3. It’s not all about raw speed. In the 1,000-meter and 1,500-meter races it’s just like NASCAR, where drivers draft off each other and try to pick the right moment to take the lead. My strategy differs from race to race. I don’t want to give away my plans. It’s about being unpredictable. Plus, there’s not one strategy that’s guaranteed every time. There are so many different factors, like who your opponents are and how they like to skate. Your strategy has to change to fit the situation.
Americans would compete more on an international scale if the sport were a career path in the U.S.
4. The Koreans dominate because it’s a career choice. Short-track speedskating is a collegiate sport in South Korea, and they also have pro teams there. If there’s a career path in a sport, like with us in football, it gets more kids involved at an earlier age. I haven’t had a chance to race in South Korea, but I’ve been over there and seen the size of the clubs people skate in. Instead of having a competition of 16 people here in the States to select the national team from, they’re getting up into the 50s and 60s.
5. Despite the commotion during races, it’s not cutthroat. I think all in all it’s a pretty clean sport in terms of rivalries. I can’t speak for other countries. But in terms of the way we view it, we get along pretty well on and off the ice with everyone else. I don’t think it’s like a WWE match, where you have athletes trying to intimidate each other before the race. It is intense, but not that intense.
6. We skate on water, not ice. Race organizers lay down water on the track before every heat to smooth out the ruts our skates make in the ice. The water fills those ruts in. Plus, in terms of glide, the water creates less friction than the ice, so we can actually go faster. Technically, our skates aren’t even touching the ice. The blades glide on the water, like we’re hydroplaning.
7. Legends are made in the turns. Typically, the turns are the markers that set the best in the world apart from everyone else. Going faster is all about creating more pressure on the ice, and the corners are where you can create the most pressure. The better you can handle that pressure and the more pressure you can create, the faster you’ll go. How fast you go on the straightaways matter, too, but the turns have everything to do with the outcome of the race.

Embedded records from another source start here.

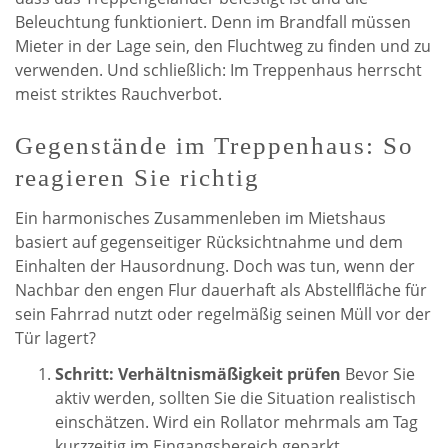
Beleuchtung funktioniert. Denn im Brandfall müssen
Mieter in der Lage sein, den Fluchtweg zu finden und zu
verwenden. Und schließlich: Im Treppenhaus herrscht
meist striktes Rauchverbot.
Gegenstände im Treppenhaus: So
reagieren Sie richtig
Ein harmonisches Zusammenleben im Mietshaus
basiert auf gegenseitiger Rücksichtnahme und dem
Einhalten der Hausordnung. Doch was tun, wenn der
Nachbar den engen Flur dauerhaft als Abstellfläche für
sein Fahrrad nutzt oder regelmäßig seinen Müll vor der
Tür lagert?
Schritt: Verhältnismäßigkeit prüfen
Bevor Sie
aktiv werden, sollten Sie die Situation realistisch
einschätzen. Wird ein Rollator mehrmals am Tag
kurzzeitig im Eingangsbereich geparkt,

8. Doctoring our blades is allowed. We’re very particular about the rock and bend -- the radius -- of our blades because it can affect the way you’re skating technically and the speed you’re able to achieve. For short track, the blades look pretty flat, but the bottom side, if you look really closely, they’re rounded. The flatter the blade, the more difficult the turns. But the more the blade makes contact with the ice, the more glide you’ll have on the surface. So what you do with your blades depends on how you skate, whether you’re better in the turns or on the straightaways.